Task statement
Transcribe all records below exactly, without images.

Page-level text extractions
____
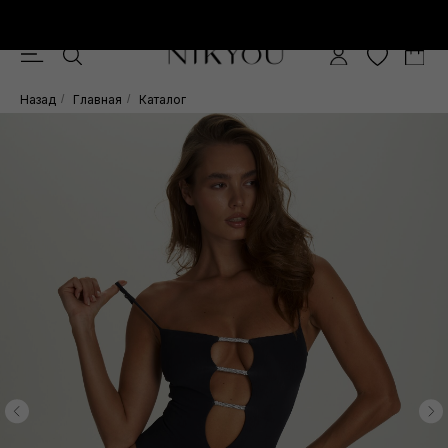
Скидка -10% при покупке от 15.000 руб.
0
Назад
/
Главная
/
Каталог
____
Task result
Скидка -10% при покупке от 15.000 руб.
0
Назад
/
Главная
/
Каталог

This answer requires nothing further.